Uçak yolculuğu yaparken başınıza gelmiş olabilir. Hava şartlarına göre uçak zaman zaman türbülansa girer. Şiddetli sarsıntılar yaşanabilir. Havadaki olumsuz şartlar nedeniyle olabilen bu hava burgaçları, alışkın değilseniz, hele de benim gibi yükseklik fobiniz varsa, ayaklarınızın yerden kesilmesinden hiç ama hiç hoşlanmıyorsanız sizde ciddi korkulara ve istenmeyen hallere sebebiyet verebilir.

Yıllar öncesiydi... Belki yirmi yılı geçti, bir gazetecinin hatıralarından notlar almıştım, hâlâ saklıyorum: Üst düzey bir heyet, uzak bir ülkeden gelirken, uçakta ikram servisi yapıldığı bir esnâda -ki maalesef  bu ikrâmlar arasında alkollü içecekler de bulunuyor - heyette olan yolculardan pek çoğu alkollü içecekler tercih ederler . Ellerinde içki bardaklarıyla Allâh’ın yasak kılmış olduğu içeceklerini yudumlarken uçak çok ciddi bir türbülansa girer.Şiddetli sarsıntılarla irtifa kaybetmeye başlar.
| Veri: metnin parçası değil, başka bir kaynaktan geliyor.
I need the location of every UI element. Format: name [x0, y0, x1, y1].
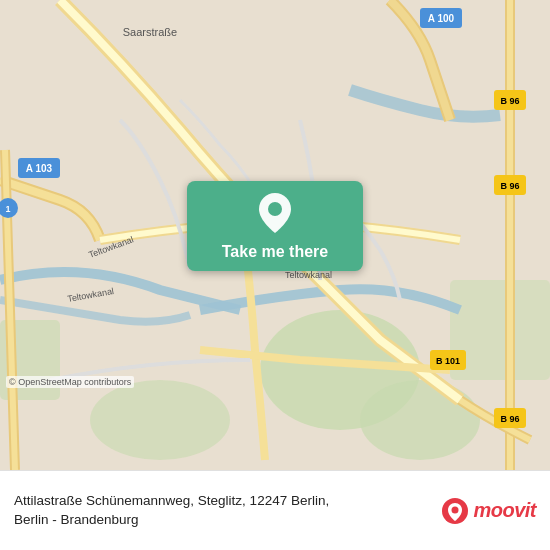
svg-point-2: [360, 380, 480, 460]
svg-point-4: [90, 380, 230, 460]
bottom-bar: Attilastraße Schünemannweg, Steglitz, 12…: [0, 470, 550, 550]
location-pin-icon: [259, 193, 291, 236]
moovit-logo-text: moovit: [473, 499, 536, 522]
svg-text:B 96: B 96: [500, 414, 519, 424]
svg-text:Teltowkanal: Teltowkanal: [285, 270, 332, 280]
moovit-logo: moovit: [441, 497, 536, 525]
address-line2: Berlin - Brandenburg: [14, 512, 139, 527]
moovit-pin-icon: [441, 497, 469, 525]
address-text: Attilastraße Schünemannweg, Steglitz, 12…: [14, 492, 431, 530]
take-me-there-button[interactable]: Take me there: [187, 181, 363, 271]
address-line1: Attilastraße Schünemannweg, Steglitz, 12…: [14, 493, 329, 508]
svg-point-28: [268, 202, 282, 216]
svg-text:B 101: B 101: [436, 356, 460, 366]
svg-text:Saarstraße: Saarstraße: [123, 26, 177, 38]
take-me-there-label: Take me there: [222, 243, 328, 261]
svg-text:A 100: A 100: [428, 13, 455, 24]
svg-text:B 96: B 96: [500, 96, 519, 106]
svg-text:B 96: B 96: [500, 181, 519, 191]
svg-text:1: 1: [5, 204, 10, 214]
svg-text:A 103: A 103: [26, 163, 53, 174]
map-container: A 100 A 103 B 96 B 96 B 96 B 101 1 Saars…: [0, 0, 550, 470]
osm-credit: © OpenStreetMap contributors: [6, 376, 134, 388]
svg-point-30: [452, 506, 459, 513]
Heyetten pek çoğu , ellerindeki viski, şarap kadehleriyle “Eşhedü en lâ ilâhe illallah ve Eşhedü enne Muhammeden abduhû ve Rasûlüh” diye şehadet getirir; biri yanındakine, “ben elham’ı okuyorum, sen kulhü’yü oku, ayet-el kürsi’yi oku” der; bir başkasının yanındakine “Sen bana göre Allâh’a daha yakınsın, O’na duâ et te bizi kurtarsın” dediği duyulur. Velhasıl dudaklar kıpır kıpır bütün yolcular samimiyetle dua etmektedir...

Elbette ki, böyle bir imtihânla karşı karşıya kalınca yüce Yaratan’a sığınmaktan başka yapılabilecek bir şey de yoktur doğrusu.

Yûnus Sûresinin 12. ve 22-23. ayet-i kerimelerinde Cenâb-ı Zül’Celâl;

“İnsana bir zarar geldiği zaman, yan yatarak, oturarak veya ayakta durarak (o zararın giderilmesi için) bize dua eder; fakat biz ondan sıkıntısını kaldırınca, sanki kendisine dokunan bir sıkıntıdan ötürü bize dua etmemiş gibi geçip gider. İşte böylece haddi aşanlara yapmakta oldukları şeyler güzel gösterildi.”

“Sizi karada ve denizde gezdiren O'dur. Hatta siz gemilerde bulunduğunuz, o gemiler de içindekileri tatlı bir rüzgârla alıp götürdükleri ve (yolcular) bu yüzden neşelendikleri zaman, o gemiye şiddetli bir fırtına gelip çatar, her yerden onlara dalgalar hücum eder ve onlar çepeçevre kuşatıldıklarını anlarlar da dini yalnız Allah'a halis kılarak: "Andolsun eğer bizi bundan kurtarırsan mutlaka şükredenlerden olacağız" diye Allah'a yalvarırlar.”

“Fakat Allah onları kurtarınca bir de bakarsın ki onlar, yine haksız yere taşkınlık ediyorlar. Ey insanlar! Sizin taşkınlığınız ancak kendi aleyhinizedir; (bununla) sadece fâni dünya hayatının menfaatini elde edersiniz; sonunda dönüşünüz yine bizedir. O zaman yapmakta olduklarınızı size haber vereceğiz.” buyurarak insanın zor zamanlarda Rabbine sığınıp rahata kavuşunca O’nu unuttuğunu anlatır.

Mesele, sıkıntılı zamanlarda Rabbine kusursuz bir ihlasla sığınan insanın, şeytânın vesvesesinin ve nefsinin azgınlıklarının önüne geçerek, aynı sığınmayı ve teslimiyeti geniş zamanlarında da göstermesi ve O’na her zaman ihtiyâcı olduğunun bilincinde olarak yaşamasıdır.

Zor zamanlarda Rabbimize iltica ve yönelişimizin artması normal ve anlaşılabilir olmakla birlikte; darlık anında O’na olan ihtiyâcımızı dile getirdiğimiz gibi varlıkta da bu ihtiyâcı dile getirmeli, hamd ve senâ ile kulluğumuzu taçlandırmaya çalışmalıyız.